La plupart des locuteurs auraient tendance à considérer le deuxième exemple comme une phrase, mais
non pas le premier. C'est que la notion de phrase implique un niveau minimal de structure. Les éléments
sont reliés de façon régulière. Cette régularité se manifeste à deux niveaux: la forme et le sens.
Du point de vue formel, on constate que, contrairement à l'exemple (1) l'exemple (2) comprend
un ordre (on dit cette petite fille mais non pas petite cette fille), et une série de dépendances (le choix
d'un nom féminin implique le choix d'un adjectif féminin, qui se termine par -e, et le choix d'un nom
singulier implique le choix d'un verbe singulier).
Du point de vue sémantique, on remarque que la phrase se caractérise par le fait de porter un contenu qui
représente en quelque sorte la composition de ses composantes. Ainsi, cette petite fille permet d'indiquer
l'existence d'une fille en particulier ( cette), le fait que cette fille n'est pas grande ( petite) et le fait qu'il
s'agit d'une fille.
Ces deux niveaux de structure supposent une connaissance de la langue. Si on ne parle pas français, on
ne peut pas savoir que (2) est une phrase mais que (1) n'en est pas une. Les suites de mots que nous
entendons et que nous lisons à tous les jours sont classées comme des phrases ou non selon ces
connaissances.
Dans ce qui suit, nous ferons une distinction entre phrase, une entité abstraite qui suppose la
connaissance de la langue, et énoncé, une production physique séparée par deux périodes de silence
(dans la langue parlée) ou par des blancs (dans la langue écrite). Les énoncés existent au niveau de la
parole, mais les phrases sont des entités de la langue.
Début.
Données
Si on veut étudier les phrases, il faut donc partir d'énoncés, les seules données immédiatement
disponibles. Mais où trouve-t-on des énoncés? En syntaxe, comme ailleurs en linguistique, on utilise en
général trois méthodes distinctes: l'observation, y compris l'étude des corpus, l'intuition et
l'élicitation. En principe, il faut contrôler chacune des sources en faisant appel aux autres.

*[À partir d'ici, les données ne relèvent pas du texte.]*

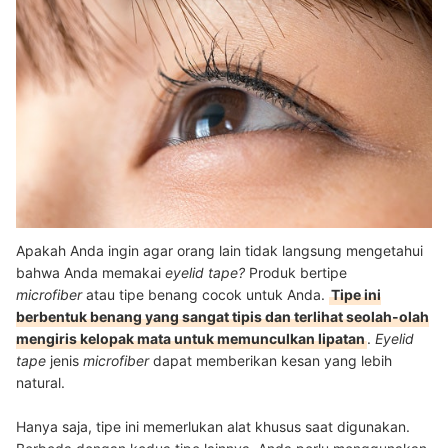
Apakah Anda ingin agar orang lain tidak langsung mengetahui
bahwa Anda memakai
eyelid tape?
Produk bertipe
microfiber
atau tipe benang cocok untuk Anda.
Tipe ini
berbentuk benang yang sangat tipis dan terlihat seolah-olah
mengiris kelopak mata untuk memunculkan lipatan
.
Eyelid
tape
jenis
microfiber
dapat memberikan kesan yang lebih
natural.
Hanya saja, tipe ini memerlukan alat khusus saat digunakan.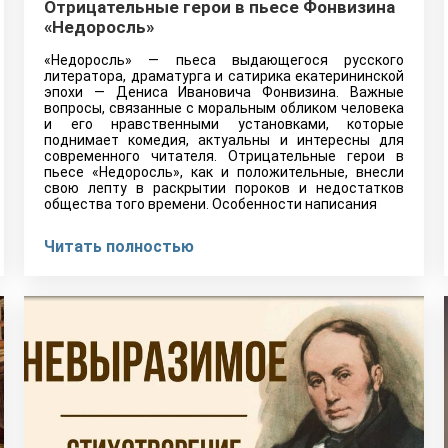
Отрицательные герои в пьесе Фонвизина
«Недоросль»
«Недоросль» — пьеса выдающегося русского
литератора, драматурга и сатирика екатерининской
эпохи — Дениса Ивановича Фонвизина. Важные
вопросы, связанные с моральным обликом человека
и его нравственными установками, которые
поднимает комедия, актуальны и интересны для
современного читателя. Отрицательные герои в
пьесе «Недоросль», как и положительные, внесли
свою лепту в раскрытии пороков и недостатков
общества того времени. Особенности написания
Читать полностью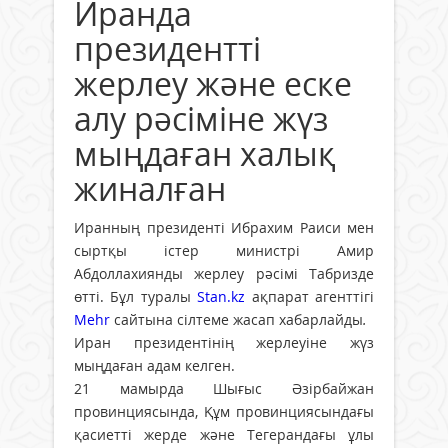
Иранда
президентті
жерлеу және еске
алу рәсіміне жүз
мыңдаған халық
жиналған
Иранның президенті Ибрахим Раиси мен
сыртқы істер министрі Амир
Абдоллахиянды жерлеу рәсімі Табризде
өтті. Бұл туралы
Stan.kz
ақпарат агенттігі
Mehr
сайтына сілтеме жасап хабарлайды
.
Иран президентінің жерлеуіне жүз
мыңдаған адам келген.
21 мамырда Шығыс Әзірбайжан
провинциясында, Құм провинциясындағы
қасиетті жерде және Тегерандағы ұлы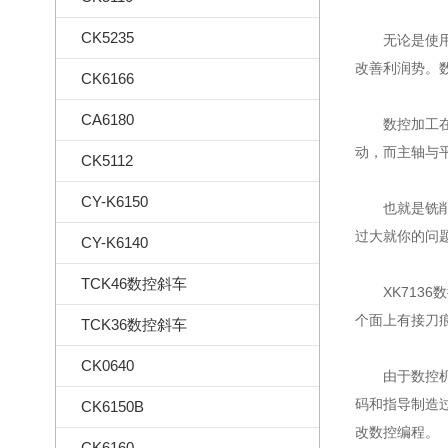
CK5235
无论是使用数
改善利润势。
CK6166
CA6180
数控加工在操
动，而主轴与
CK5112
CY-K6150
也就是铣削后
过大就你的问
CY-K6140
TCK46数控斜车
XK7136
个面上有接刀
TCK36数控斜车
CK0640
由于数控机床
码和指导制造
CK6150B
改数控编程。
CK6160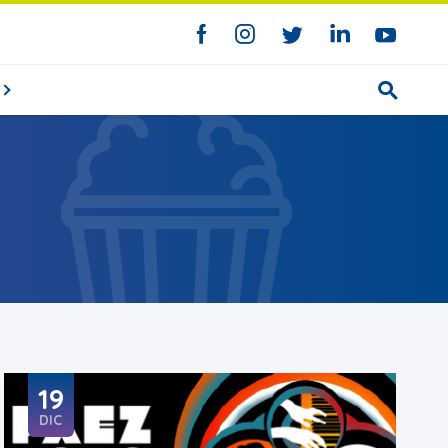
19
DIC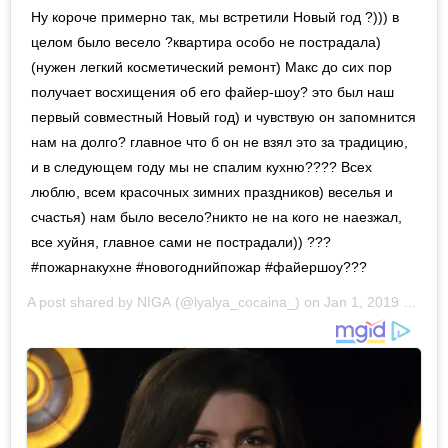
Ну короче примерно так, мы встретили Новый год ?))) в
целом было весело ?квартира особо не пострадала)
(нужен легкий косметический ремонт) Макс до сих пор
получает восхищения об его файер-шоу? это был наш
первый совместный Новый год) и чувствую он запомнится
нам на долго? главное что б он не взял это за традицию,
и в следующем году мы не спалим кухню???? Всех
люблю, всем красочных зимних праздников) веселья и
счастья) нам было весело?никто не на кого не наезжал,
все хуйня, главное сами не пострадали)) ???
#пожарнакухне #новогоднийпожар #файершоу???
A post shared by
NIGA
(@lyalya_cocaina_) on
Jan 1, 2019 at 5:26am PST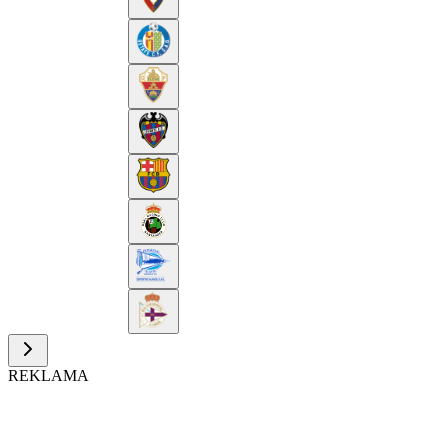
REKLAMA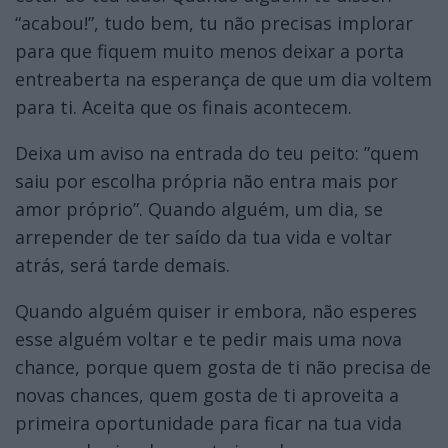
“acabou!”, tudo bem, tu não precisas implorar
para que fiquem muito menos deixar a porta
entreaberta na esperança de que um dia voltem
para ti. Aceita que os finais acontecem.
Deixa um aviso na entrada do teu peito: ”quem
saiu por escolha própria não entra mais por
amor próprio”. Quando alguém, um dia, se
arrepender de ter saído da tua vida e voltar
atrás, será tarde demais.
Quando alguém quiser ir embora, não esperes
esse alguém voltar e te pedir mais uma nova
chance, porque quem gosta de ti não precisa de
novas chances, quem gosta de ti aproveita a
primeira oportunidade para ficar na tua vida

Entre autres choses, on se sert de l'intuition et de l'élicitation pour vérifier l'acceptabilité. Ainsi, la
plupart des locuteurs francophones seraient d'accord pour trouver acceptable le premier énoncé suivant
et pour rejeter le deuxième. (Notez l'emploi de l'astérisque pour montrer un énoncé inacceptable.)
1. Les enfants jouent dans le jardin.
2. *Les enfants joue dans la jardin.
Un jugement d'acceptabilité ou d'inacceptabilité est souvent intuitif et ne repose pas nécessairement sur
la capacité d'identifier ce qui ne va pas. C'est la tâche du linguiste d'identifier ce qui, dans la grammaire,
explique l'inacceptabilité d'un énoncé. En outre, en tant que linguiste, il faut prendre soin de reconnaître
la diversité des jugements: il arrive que certains sujets rejètent des énoncés que d'autres acceptent.
Finalement, les raisons pour rejeter un énoncé peuvent être d'ordre syntaxique ou sémantique. Prenons,
par exemple, les énoncés suivants:
1. Les enfants chantent un refrain.
2. Les chats chantent un refrain.
3. Ma table de travail chante un refrain.
On acceptera facilement le premier, mais on aura plus de difficulté avec les deux autres. Il est difficile, à
prime abord, de trouver un contexte dans lequel les chats ou les tables de travail chantent. Pourtant, la
chose n'est pas impossible: imaginons une pièce de théâtre, par exemple. Il est donc important de
distinguer l'agrammaticalité, qui repose sur les dimensions formelles de la grammaire (ordre, nombre,
genre, etc.) de l'asémantisme, qui repose sur les infractions aux attentes en ce qui concerne le sens.
Là où on a des doutes sur l'acceptabilité d'un énoncé, on peut mettre un point d'interrogation plutôt qu'un
astérisque.
Expérience: Selon certains linguistes, il est impossible de trouver une phrase asémantique. Dans tous les cas, il
est possible d'imaginer au moins une situation dans laquelle on pourrait formuler une phrase de la sorte.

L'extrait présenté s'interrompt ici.